Author : Jae Miles, Staff Writer
It’s another tediously quiet evening in Watchpost 113 at the western edge of the Sonoran Borderlands. Fred is making waffles while Adey idly flicks through the long-distance views. Fred glances round as Adey jerks upright in his chair, paging back to the previous view.
“What is that?” Adey points at the screen.
Fred sighs, moves the waffle pan to the cool plate and steps across to peer over Adey’s shoulder.
“Extreme buggy race. Looks like they’re really goin’ for it.”
Adey shakes his head: “Seen that before. This is one rooster-tail, straight for three miles, headed for Bessamy Ridge.”
“The Ridge just been finished. Thirty-foot high ‘impregnamesh’ topped with sprung razor wire, set on damn great H-beams backed by buttresses that are bedded fifteen feet back from the line. Whatever that is, it’ll turn off. But I still say it’s some desert dragster.”
Fred goes back to the waffles. Adey watches the rooster-tail of dust approach. As it gets nearer, he can see just how big it is.
“Freddy, don’t think this is a dragster.”
With a loud sigh, Fred puts the pan back onto the cool plate and rejoins Adey.
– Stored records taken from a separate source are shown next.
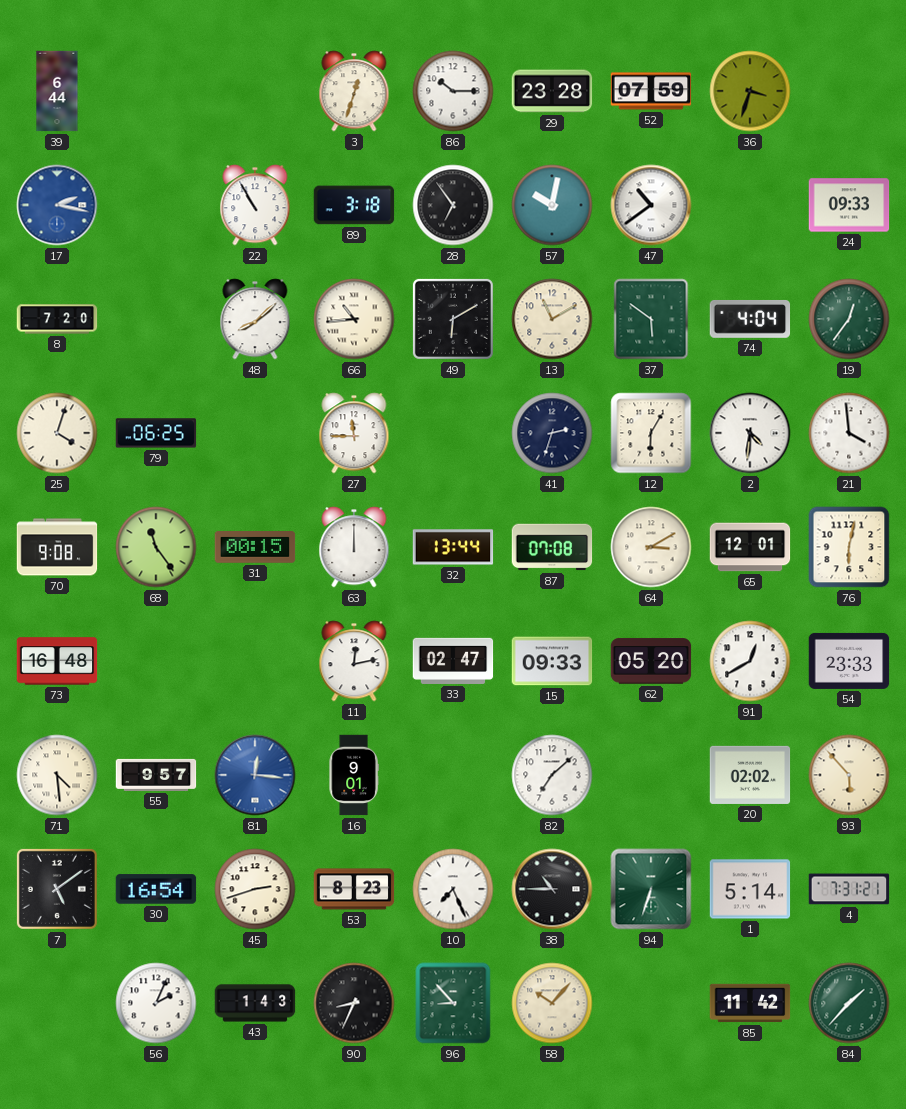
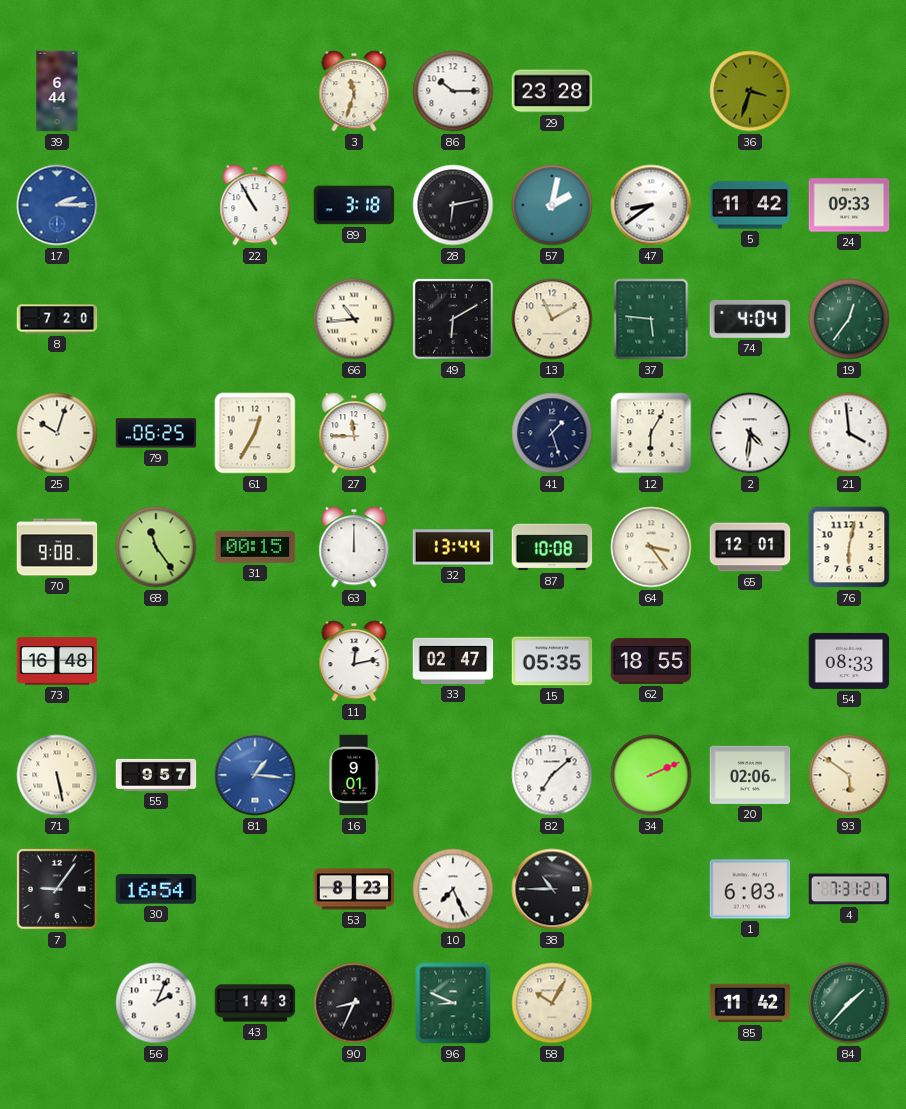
3: 12:33 -> 11:33
52: 07:59 -> none
17: 2:17 -> 2:15
28: 6:54 -> 6:13
57: 10:02 -> 2:02
47: 10:39 -> 8:39
5: none -> 11:42
48: 8:08 -> none
37: 5:51 -> 5:46
25: 4:03 -> 10:03
61: none -> 12:35
41: 2:33 -> 1:27
87: 07:08 -> 10:08
64: 3:10 -> 3:24
15: 09:33 -> 05:35
62: 05:20 -> 18:55
91: 12:40 -> none
54: 23:33 -> 08:33
71: 4:29 -> 5:28
81: 12:16 -> 1:16
34: none -> 2:11
20: 02:02 -> 02:06
93: 5:53 -> 5:51
7: 5:09 -> 9:06
45: 2:42 -> none
94: 6:33 -> none
1: 5:14 -> 6:03
96: 8:53 -> 8:49
58: 10:07 -> 10:05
Squinting at the screen, his eyes widen.
“Damn me, that tail’s gotta be over a hunnerd feet high! Ade, git some infrared on this.”
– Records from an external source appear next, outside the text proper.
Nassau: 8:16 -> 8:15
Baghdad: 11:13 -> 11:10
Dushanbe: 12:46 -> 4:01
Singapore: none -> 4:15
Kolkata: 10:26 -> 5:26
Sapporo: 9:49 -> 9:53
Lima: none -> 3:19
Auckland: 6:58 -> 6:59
The screen switches to show an ambient temperature nightscape, except for the blazing heat at the front of the approaching dust storm. Fred puzzles over the heated upper section of the dust cloud before noticing that the rooster-tail is hiding several hot objects.
“Ade, get Phoenix on the line. This ain’t no dragster.”
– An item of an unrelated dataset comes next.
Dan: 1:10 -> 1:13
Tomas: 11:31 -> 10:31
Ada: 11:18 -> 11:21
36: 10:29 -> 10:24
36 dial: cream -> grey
Adey presses the button. The screech and hiss of active jamming fills the room.
Adey beats Fred to the door. He grabs the handle and the booby trap delivers a jolt that lifts him from his feet and stops his heart. He drops with a grunt. Fred screams and dives under the nearest table.
The intruder removes his trap. As he exits the building, there’s a distant rumble of impact. With a smile that flashes white teeth against the camouflage paste covering his face, he sprints to his trials bike and is gone into the desert, his countermeasures drone wheeling above.
At the heart of that rumble, a 60-ton monster hybrid of snowplough and armoured loco hit the border wall at eighty miles-an-hour. The prow drove through, its flared trailing edges flinging the debris away and widening the gap.
Behind the colossal ram comes a pack of vehicles that trace their ancestry back to moonshine runners. They spray grit and flame as tuned power plants accelerate four- and six-wheel-drives. As they clear the dust cloud, countermeasures drones rise above each vehicle. Each pair heads for a destination known only to the driver. Rotors whine, countermeasures hum, off-road suspensions flex, and absorptive paint reflects nothing as they disappear into the night.
In a cloud of smoke and steam, the ram turns and rockets back across the border, off to disappear into its underground shed before the inevitable rabid response occurs.
Along the great wall, this scene is repeated over a dozen times. By dawn, enforcement efforts at many of the breaches are being hindered by the hundreds of people streaming through the gaps – going in both directions.